The spectacle of J.D. Vance, the American vice-presidential hopeful, presuming to lecture Benjamin Netanyahu on his errors is a grotesque pantomime of intellectual decadence.
It is a sign of our times: men who have never faced a mortar round or a diplomatic crisis acting as if they possess the keys to Solomon’s wisdom. Meanwhile, the United Kingdom, ever the smug occupant of a moral high ground it abandoned long ago, maintains its ‘firm stance’ on Israel relations: a posture of feigned even-handedness that fools only the credulous. We have seen this before.
It is the fall of Rome, dressed in Savile Row suits and Twitter threads. Vance’s critique of Netanyahu’s strategy is not without merit, but it is delivered from a position of such profound historical ignorance that it becomes a weapon of self-harm. He speaks of errors as if the Middle East were a chessboard, not a graveyard of empires.
The UK, for its part, clings to the illusion that it can mediate with clean hands, forgetting that its own record in Palestine is stained with the blood of the Balfour Declaration and the broken promises of the Mandate.
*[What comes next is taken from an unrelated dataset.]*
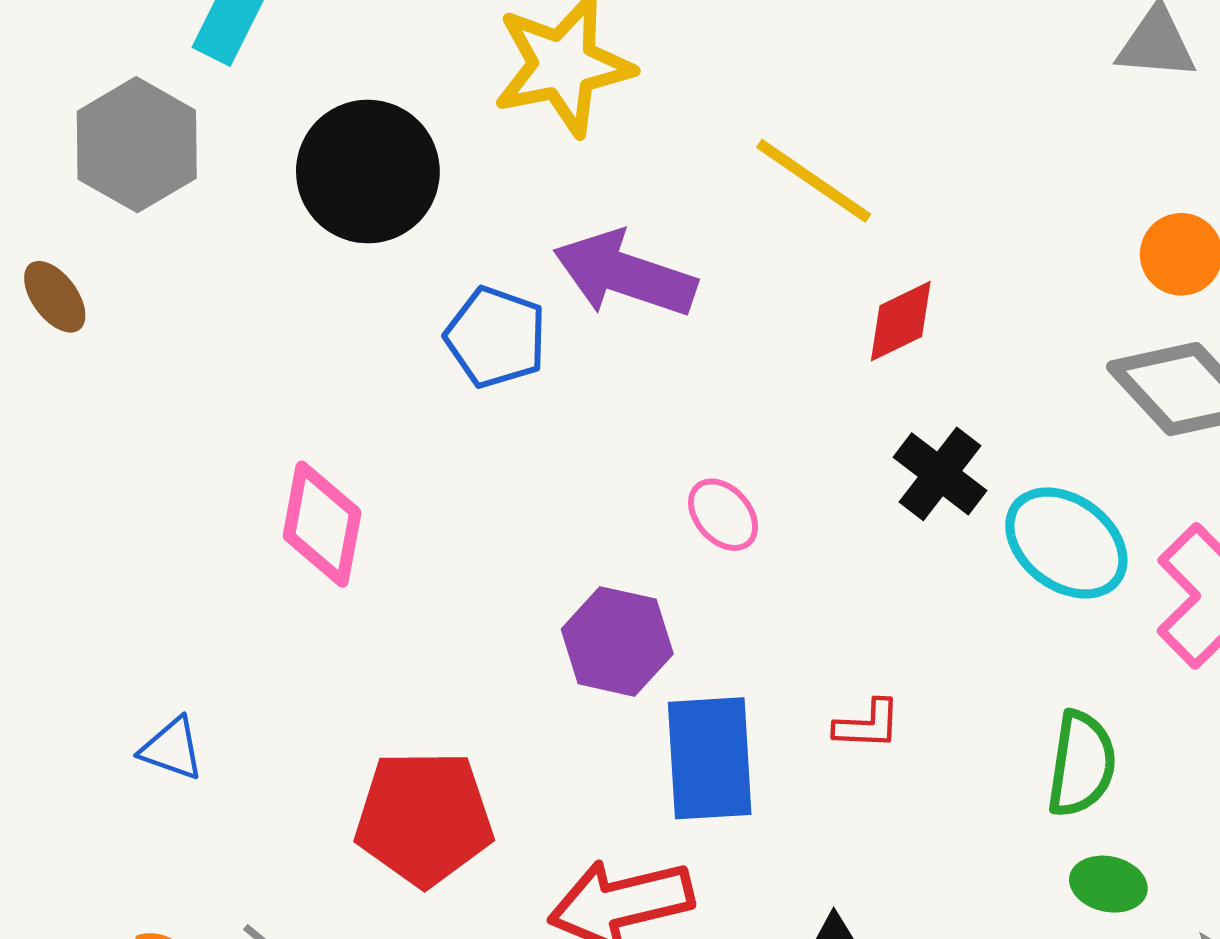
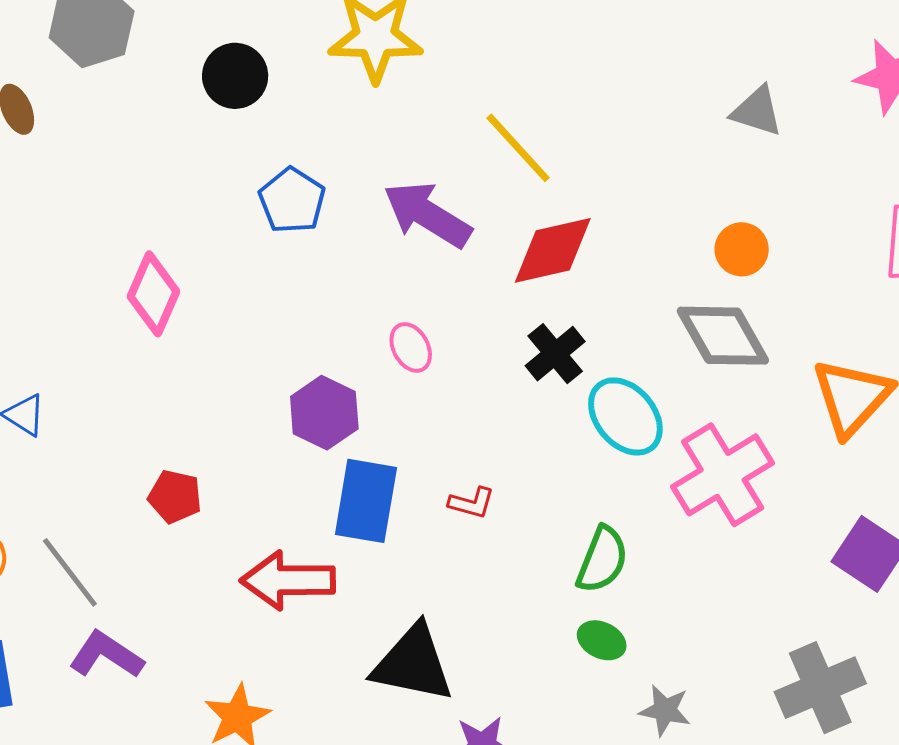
black circle: (368, 172) -> (235, 76), size x0.7
purple arrow: (625, 274) -> (427, 215), moved
red diamond: (901, 321) -> (553, 250), size x1.5
red pentagon: (424, 818) -> (175, 497), size x0.6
We are witnessing a contest of moral vanity, where both sides compete to appear more righteous while achieving nothing of substance. The real problem is not Netanyahu’s errors or Vance’s hubris.
It is the collective failure to understand that the Jewish state exists in a neighbourhood where error is a luxury and survival demands a ruthlessness that polite society refuses to acknowledge. Until we stop pretending that the rules of Victorian liberalism apply to the Middle East, we will continue to produce lectures like Vance’s and bulletins like this one: hollow, self-satisfied, and utterly irrelevant.